Yesemek taş ocağı ve heykel atölyesi Keşfi: Yesemek taş ocağı 1899 yılında Alman bilginlerinden Vonlusehan (Fonlöşan) tarafından o zamanlar zencirli de yapılmakta olan hafriyat faaliyeti esnasında keşfedilmiştir. Ancak Fonlöşan bu ocak hakkında beş ciltlik (Zincirli kazıları) adlı eserinde birkaç satırlık malumat vermekle yetinmiş ve daha başka herhangi bir neşriyat yapmamıştır. Bu itibarla, bu büyük taş ocağı ve atölye ilim aleminde unutulmuştur. 1947 yılında Ankara üniversitesi Profesörlerinden Bonno lansberger ve Kemal Balkan Yesemek’e gelmişler bu ocağın önemlini taktir ederek Ankara’daki ilgililere bir rapor vermişlerdir fakat bu araştırmalarına dair hiçbir yayın yapılmamıştır. 1955 yılında kar tepe, kazalarından Bahadır Alkım İslâhiye bölgesinde yapmış olduğu Arkeolojik araştırmalar esnasında Yesemeğe de uğramış yakın döngünün büyük atölyesinde bir kazı yapmak lüzumunu hissederek üyesi bulunduğu Türk tarihi kurumuna müracaat etmiştir. Profesörün raporu Türk Tarihi Kurumu tarafından uygun görülmüş 1959 yılında Türk tarihi kurumu ve İstanbul üniversitesi adına Bahadır Alkım başkanlığında ki bir heyet Yesemek’te sondaj ve araştırma faaliyetine girişmiş bu çekişmeler 1952 yılında nihayete ermiştir.

Yesemek atölyesinde yapılan kazılara paralel olarak Yesemek höyüğünde de ayrıca çalışılmıştır.

Bundan maksat atölyede çalışmış olan taşçı ustası heykeltıraş ve işçileri iskân yerlerini tespit etmek olmuştur. Atölyenin takriben bir kilometre batısındaki Yesemek höyüğünde icra edilen bu sondajlar esnasında bu işçilerin evleri meydana çıkarılmış ve muhtelif aletleri bulunmuştur, (Taş çekici, Balyoz, Taş kalemi vs.)

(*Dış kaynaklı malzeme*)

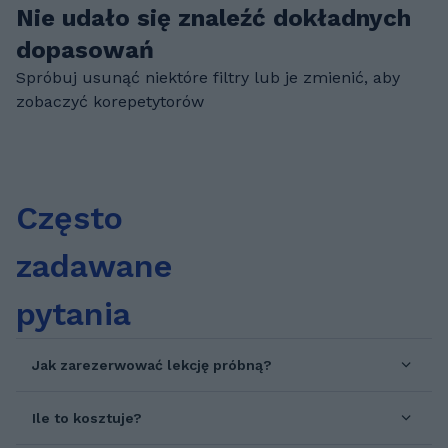
Nie udało się znaleźć dokładnych
dopasowań
Spróbuj usunąć niektóre filtry lub je zmienić, aby
zobaczyć korepetytorów
Często
zadawane
pytania
Jak zarezerwować lekcję próbną?
Ile to kosztuje?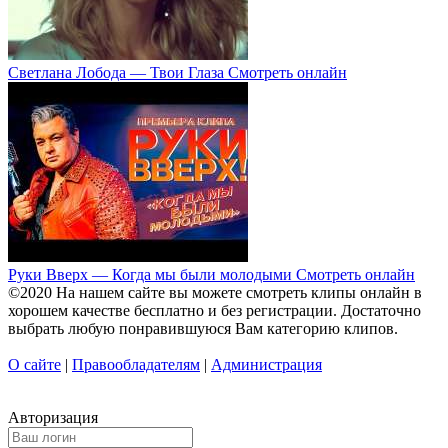
Светлана Лобода — Твои Глаза Смотреть онлайн
Руки Вверх — Когда мы были молодыми Смотреть онлайн
©2020 На нашем сайте вы можете смотреть клипы онлайн в
хорошем качестве бесплатно и без регистрации. Достаточно
выбрать любую понравившуюся Вам категорию клипов.
О сайте
|
Правообладателям
|
Администрация
Авторизация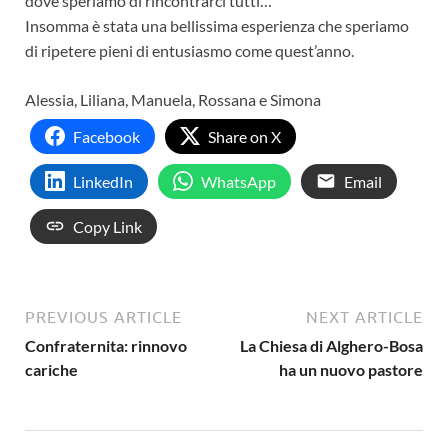
dove speriamo di rincontrarci tutti…
Insomma è stata una bellissima esperienza che speriamo
di ripetere pieni di entusiasmo come quest’anno.
Alessia, Liliana, Manuela, Rossana e Simona
Facebook
Share on X
LinkedIn
WhatsApp
Email
Copy Link
PREVIOUS ARTICLE
NEXT ARTICLE
Confraternita: rinnovo
La Chiesa di Alghero-Bosa
cariche
ha un nuovo pastore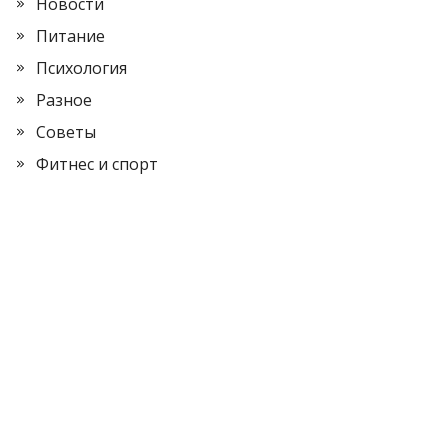
Новости
Питание
Психология
Разное
Советы
Фитнес и спорт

FOTOĞRAF: (Yesemek Heykeltıraşlık Atölyesinde işlenmiş nedense yarım kalmış Etilere ait bir” Sfenkes”i)

FOTOĞRAF: (Yesemek’te bir ocak masası görülmektedir)

Yesemek taş ocağının atölyesinin kısa tasviri:

Yesemek Gaziantep ilinin İslâhiye ilçesinin 22 kilometre güney doğusunda bulunmakta ve bugünkü Yesemek köyünün hemen yanındaki kara tepe sırtını adını alan bir yamacın üzerinde 3000 X 400 metrelik bir alanı kaplamaktadır. Burada eski çağda heykel malzemesi olarak kullanılan taş cinsleri arasında tanınan bazalt (Teknik deyimi Dolarid) adı verilen çok ince gözenekli volkanik bir taş cinsi bulunmakta olup heykel sanatına büyük bir elverişlilik göstermektedir. Civarda her ne kadar ayni cins Bazalt taşı varsa da Yesemek’te ki bazalt cinsi kalite bakımından bunların hepsinde daha yüksektir. Bunun içindir ki Yesemek’te ki damar o devrin heykeltıraşlarına bir tercih konusu teşkil etmiştir.

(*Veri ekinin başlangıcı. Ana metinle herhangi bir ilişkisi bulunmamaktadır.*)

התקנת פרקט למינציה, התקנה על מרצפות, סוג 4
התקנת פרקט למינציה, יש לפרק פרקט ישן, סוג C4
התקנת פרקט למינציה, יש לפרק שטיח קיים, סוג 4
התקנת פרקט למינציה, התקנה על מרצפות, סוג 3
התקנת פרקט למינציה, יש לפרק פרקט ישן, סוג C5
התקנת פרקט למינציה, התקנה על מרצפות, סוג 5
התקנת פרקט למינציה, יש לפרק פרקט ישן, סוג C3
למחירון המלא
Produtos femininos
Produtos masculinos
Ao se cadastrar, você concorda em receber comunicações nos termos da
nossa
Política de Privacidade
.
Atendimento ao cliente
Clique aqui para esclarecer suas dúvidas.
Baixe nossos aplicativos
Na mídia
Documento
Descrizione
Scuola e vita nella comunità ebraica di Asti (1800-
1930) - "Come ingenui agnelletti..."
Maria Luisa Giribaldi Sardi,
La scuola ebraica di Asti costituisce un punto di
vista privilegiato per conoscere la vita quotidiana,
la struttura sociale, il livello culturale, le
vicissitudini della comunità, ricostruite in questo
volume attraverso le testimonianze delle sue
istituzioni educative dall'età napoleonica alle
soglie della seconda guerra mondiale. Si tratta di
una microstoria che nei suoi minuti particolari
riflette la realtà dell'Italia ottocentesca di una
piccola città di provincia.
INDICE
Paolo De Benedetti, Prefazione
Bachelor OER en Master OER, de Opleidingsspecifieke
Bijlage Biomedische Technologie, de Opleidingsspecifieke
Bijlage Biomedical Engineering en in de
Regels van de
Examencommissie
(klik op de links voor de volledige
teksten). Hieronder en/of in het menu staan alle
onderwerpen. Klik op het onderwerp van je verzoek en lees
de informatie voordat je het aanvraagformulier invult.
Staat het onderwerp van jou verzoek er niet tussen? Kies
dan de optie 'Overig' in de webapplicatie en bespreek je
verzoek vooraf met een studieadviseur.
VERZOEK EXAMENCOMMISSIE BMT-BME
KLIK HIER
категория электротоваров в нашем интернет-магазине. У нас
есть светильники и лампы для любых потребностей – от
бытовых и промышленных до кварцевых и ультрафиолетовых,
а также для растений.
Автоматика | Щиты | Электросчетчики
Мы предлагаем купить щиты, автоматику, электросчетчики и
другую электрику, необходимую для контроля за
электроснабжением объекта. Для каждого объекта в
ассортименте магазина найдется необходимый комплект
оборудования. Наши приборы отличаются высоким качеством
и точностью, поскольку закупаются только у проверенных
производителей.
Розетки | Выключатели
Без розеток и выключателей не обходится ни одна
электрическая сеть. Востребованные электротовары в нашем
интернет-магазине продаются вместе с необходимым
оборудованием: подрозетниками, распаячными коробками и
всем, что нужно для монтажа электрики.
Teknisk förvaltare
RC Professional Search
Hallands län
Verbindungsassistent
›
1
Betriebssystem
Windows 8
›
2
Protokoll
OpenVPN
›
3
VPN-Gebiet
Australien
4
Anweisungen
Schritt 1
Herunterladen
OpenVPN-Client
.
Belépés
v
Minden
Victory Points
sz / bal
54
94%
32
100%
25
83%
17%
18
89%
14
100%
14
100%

Kara tepe sırtı üzerinde sayıları 300’ü geçen işçiliği bitirilmemiş heykel taslakları mevcuttur.

A- Kapu Arslanları

B- Sfenkesler

C- Kabartmalar

D- Yuvarlak heykeller

E- Mimari parçalar.

Bu taslaklar muhtelif işçilik safhalarından geçmekte en son safhada ihraç edilecekleri yere sevk edilmektedir:

Üslup bakımından Hitit tarzını gösteren bu heykellerin bir kısmını Milattan evvel 13. Asra bir kısmının ise 9. ve 6. asra ait oldukları tahmin edilmektedir. Bu duruma göre Yesemek Atölyesinin bundan takriben 3000 yıl öncesine kullanılmış olduğu tahmin edilmektedir.

FOTOĞRAF: (Bir Eti” Sfenksi ve özel olarak giden Muhabirimiz Kemal Göğüş)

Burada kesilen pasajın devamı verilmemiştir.